**Your goal**
Return all of the records exactly.

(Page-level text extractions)

§ §

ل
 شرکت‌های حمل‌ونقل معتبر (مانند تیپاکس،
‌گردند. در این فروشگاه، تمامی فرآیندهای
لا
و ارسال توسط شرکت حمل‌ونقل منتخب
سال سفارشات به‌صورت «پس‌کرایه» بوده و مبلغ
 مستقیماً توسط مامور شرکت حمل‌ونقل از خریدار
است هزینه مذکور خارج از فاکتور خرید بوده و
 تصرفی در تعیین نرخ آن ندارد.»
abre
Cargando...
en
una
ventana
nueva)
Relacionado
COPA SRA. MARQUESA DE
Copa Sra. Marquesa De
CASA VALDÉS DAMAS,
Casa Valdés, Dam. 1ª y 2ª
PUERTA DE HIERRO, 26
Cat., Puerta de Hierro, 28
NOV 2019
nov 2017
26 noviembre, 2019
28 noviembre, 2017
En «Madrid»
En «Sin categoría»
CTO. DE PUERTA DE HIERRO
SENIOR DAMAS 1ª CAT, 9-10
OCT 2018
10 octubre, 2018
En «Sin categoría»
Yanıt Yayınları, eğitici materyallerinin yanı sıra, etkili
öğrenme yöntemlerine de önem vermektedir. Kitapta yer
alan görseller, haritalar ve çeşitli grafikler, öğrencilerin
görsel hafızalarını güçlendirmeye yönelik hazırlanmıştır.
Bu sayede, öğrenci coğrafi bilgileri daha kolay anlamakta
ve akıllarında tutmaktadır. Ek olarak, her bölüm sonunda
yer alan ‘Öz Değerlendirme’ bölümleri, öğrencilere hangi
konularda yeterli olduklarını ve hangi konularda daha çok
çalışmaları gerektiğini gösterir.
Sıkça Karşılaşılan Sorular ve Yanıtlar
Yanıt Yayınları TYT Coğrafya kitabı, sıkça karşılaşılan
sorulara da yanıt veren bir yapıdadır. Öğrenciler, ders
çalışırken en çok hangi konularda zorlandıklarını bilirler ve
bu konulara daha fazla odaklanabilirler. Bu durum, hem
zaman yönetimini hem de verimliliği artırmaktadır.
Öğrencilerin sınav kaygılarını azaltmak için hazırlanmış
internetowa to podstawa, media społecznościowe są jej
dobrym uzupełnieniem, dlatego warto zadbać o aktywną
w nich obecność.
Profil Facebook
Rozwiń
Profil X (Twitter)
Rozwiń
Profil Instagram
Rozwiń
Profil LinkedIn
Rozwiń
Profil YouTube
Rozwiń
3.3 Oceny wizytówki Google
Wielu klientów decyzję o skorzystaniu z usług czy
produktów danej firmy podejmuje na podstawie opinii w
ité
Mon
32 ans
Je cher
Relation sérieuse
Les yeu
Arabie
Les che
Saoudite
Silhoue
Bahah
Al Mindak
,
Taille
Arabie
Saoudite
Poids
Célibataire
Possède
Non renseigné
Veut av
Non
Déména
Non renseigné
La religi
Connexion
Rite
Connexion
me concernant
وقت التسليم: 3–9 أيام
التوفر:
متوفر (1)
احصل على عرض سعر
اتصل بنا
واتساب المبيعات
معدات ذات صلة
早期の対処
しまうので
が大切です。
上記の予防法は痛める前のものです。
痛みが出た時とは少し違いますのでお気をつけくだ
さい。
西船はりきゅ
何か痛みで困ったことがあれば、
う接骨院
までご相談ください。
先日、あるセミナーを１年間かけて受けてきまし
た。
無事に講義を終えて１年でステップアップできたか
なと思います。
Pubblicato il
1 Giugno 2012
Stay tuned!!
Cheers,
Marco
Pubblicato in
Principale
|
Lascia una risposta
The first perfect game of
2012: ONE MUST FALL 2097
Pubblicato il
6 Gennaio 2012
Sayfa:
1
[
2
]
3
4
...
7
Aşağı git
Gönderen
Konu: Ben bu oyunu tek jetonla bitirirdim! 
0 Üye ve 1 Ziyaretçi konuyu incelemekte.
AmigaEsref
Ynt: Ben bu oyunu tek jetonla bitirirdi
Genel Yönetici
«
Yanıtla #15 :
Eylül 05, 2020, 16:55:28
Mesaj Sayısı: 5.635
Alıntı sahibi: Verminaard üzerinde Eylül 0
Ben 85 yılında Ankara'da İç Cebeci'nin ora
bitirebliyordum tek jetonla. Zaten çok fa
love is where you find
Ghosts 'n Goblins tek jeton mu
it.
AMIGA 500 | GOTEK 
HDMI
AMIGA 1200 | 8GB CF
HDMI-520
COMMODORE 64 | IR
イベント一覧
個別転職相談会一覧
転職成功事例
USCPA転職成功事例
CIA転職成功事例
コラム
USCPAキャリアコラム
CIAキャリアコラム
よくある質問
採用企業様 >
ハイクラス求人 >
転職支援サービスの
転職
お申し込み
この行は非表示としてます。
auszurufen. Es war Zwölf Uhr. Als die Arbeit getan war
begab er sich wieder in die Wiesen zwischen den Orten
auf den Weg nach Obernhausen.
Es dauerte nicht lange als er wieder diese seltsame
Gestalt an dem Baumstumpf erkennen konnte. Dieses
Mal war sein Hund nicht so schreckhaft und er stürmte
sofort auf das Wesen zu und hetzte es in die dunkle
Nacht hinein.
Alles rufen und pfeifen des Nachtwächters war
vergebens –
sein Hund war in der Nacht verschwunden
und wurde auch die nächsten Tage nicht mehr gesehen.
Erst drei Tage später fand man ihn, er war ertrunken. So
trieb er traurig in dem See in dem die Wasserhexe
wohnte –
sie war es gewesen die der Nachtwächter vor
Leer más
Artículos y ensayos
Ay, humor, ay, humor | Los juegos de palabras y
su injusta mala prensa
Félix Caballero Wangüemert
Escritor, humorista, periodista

§ §

**Exercise answer**
ل
 شرکت‌های حمل‌ونقل معتبر (مانند تیپاکس،
‌گردند. در این فروشگاه، تمامی فرآیندهای
لا
و ارسال توسط شرکت حمل‌ونقل منتخب
سال سفارشات به‌صورت «پس‌کرایه» بوده و مبلغ
 مستقیماً توسط مامور شرکت حمل‌ونقل از خریدار
است هزینه مذکور خارج از فاکتور خرید بوده و
 تصرفی در تعیین نرخ آن ندارد.»
abre
Cargando...
en
una
ventana
nueva)
Relacionado
COPA SRA. MARQUESA DE
Copa Sra. Marquesa De
CASA VALDÉS DAMAS,
Casa Valdés, Dam. 1ª y 2ª
PUERTA DE HIERRO, 26
Cat., Puerta de Hierro, 28
NOV 2019
nov 2017
26 noviembre, 2019
28 noviembre, 2017
En «Madrid»
En «Sin categoría»
CTO. DE PUERTA DE HIERRO
SENIOR DAMAS 1ª CAT, 9-10
OCT 2018
10 octubre, 2018
En «Sin categoría»
Yanıt Yayınları, eğitici materyallerinin yanı sıra, etkili
öğrenme yöntemlerine de önem vermektedir. Kitapta yer
alan görseller, haritalar ve çeşitli grafikler, öğrencilerin
görsel hafızalarını güçlendirmeye yönelik hazırlanmıştır.
Bu sayede, öğrenci coğrafi bilgileri daha kolay anlamakta
ve akıllarında tutmaktadır. Ek olarak, her bölüm sonunda
yer alan ‘Öz Değerlendirme’ bölümleri, öğrencilere hangi
konularda yeterli olduklarını ve hangi konularda daha çok
çalışmaları gerektiğini gösterir.
Sıkça Karşılaşılan Sorular ve Yanıtlar
Yanıt Yayınları TYT Coğrafya kitabı, sıkça karşılaşılan
sorulara da yanıt veren bir yapıdadır. Öğrenciler, ders
çalışırken en çok hangi konularda zorlandıklarını bilirler ve
bu konulara daha fazla odaklanabilirler. Bu durum, hem
zaman yönetimini hem de verimliliği artırmaktadır.
Öğrencilerin sınav kaygılarını azaltmak için hazırlanmış
internetowa to podstawa, media społecznościowe są jej
dobrym uzupełnieniem, dlatego warto zadbać o aktywną
w nich obecność.
Profil Facebook
Rozwiń
Profil X (Twitter)
Rozwiń
Profil Instagram
Rozwiń
Profil LinkedIn
Rozwiń
Profil YouTube
Rozwiń
3.3 Oceny wizytówki Google
Wielu klientów decyzję o skorzystaniu z usług czy
produktów danej firmy podejmuje na podstawie opinii w
ité
Mon
32 ans
Je cher
Relation sérieuse
Les yeu
Arabie
Les che
Saoudite
Silhoue
Bahah
Al Mindak
,
Taille
Arabie
Saoudite
Poids
Célibataire
Possède
Non renseigné
Veut av
Non
Déména
Non renseigné
La religi
Connexion
Rite
Connexion
me concernant
وقت التسليم: 3–9 أيام
التوفر:
متوفر (1)
احصل على عرض سعر
اتصل بنا
واتساب المبيعات
معدات ذات صلة
早期の対処
しまうので
が大切です。
上記の予防法は痛める前のものです。
痛みが出た時とは少し違いますのでお気をつけくだ
さい。
西船はりきゅ
何か痛みで困ったことがあれば、
う接骨院
までご相談ください。
先日、あるセミナーを１年間かけて受けてきまし
た。
無事に講義を終えて１年でステップアップできたか
なと思います。
Pubblicato il
1 Giugno 2012
Stay tuned!!
Cheers,
Marco
Pubblicato in
Principale
|
Lascia una risposta
The first perfect game of
2012: ONE MUST FALL 2097
Pubblicato il
6 Gennaio 2012
Sayfa:
1
[
2
]
3
4
...
7
Aşağı git
Gönderen
Konu: Ben bu oyunu tek jetonla bitirirdim! 
0 Üye ve 1 Ziyaretçi konuyu incelemekte.
AmigaEsref
Ynt: Ben bu oyunu tek jetonla bitirirdi
Genel Yönetici
«
Yanıtla #15 :
Eylül 05, 2020, 16:55:28
Mesaj Sayısı: 5.635
Alıntı sahibi: Verminaard üzerinde Eylül 0
Ben 85 yılında Ankara'da İç Cebeci'nin ora
bitirebliyordum tek jetonla. Zaten çok fa
love is where you find
Ghosts 'n Goblins tek jeton mu
it.
AMIGA 500 | GOTEK 
HDMI
AMIGA 1200 | 8GB CF
HDMI-520
COMMODORE 64 | IR
イベント一覧
個別転職相談会一覧
転職成功事例
USCPA転職成功事例
CIA転職成功事例
コラム
USCPAキャリアコラム
CIAキャリアコラム
よくある質問
採用企業様 >
ハイクラス求人 >
転職支援サービスの
転職
お申し込み
この行は非表示としてます。
auszurufen. Es war Zwölf Uhr. Als die Arbeit getan war
begab er sich wieder in die Wiesen zwischen den Orten
auf den Weg nach Obernhausen.
Es dauerte nicht lange als er wieder diese seltsame
Gestalt an dem Baumstumpf erkennen konnte. Dieses
Mal war sein Hund nicht so schreckhaft und er stürmte
sofort auf das Wesen zu und hetzte es in die dunkle
Nacht hinein.
Alles rufen und pfeifen des Nachtwächters war
vergebens –
sein Hund war in der Nacht verschwunden
und wurde auch die nächsten Tage nicht mehr gesehen.
Erst drei Tage später fand man ihn, er war ertrunken. So
trieb er traurig in dem See in dem die Wasserhexe
wohnte –
sie war es gewesen die der Nachtwächter vor
Leer más
Artículos y ensayos
Ay, humor, ay, humor | Los juegos de palabras y
su injusta mala prensa
Félix Caballero Wangüemert
Escritor, humorista, periodista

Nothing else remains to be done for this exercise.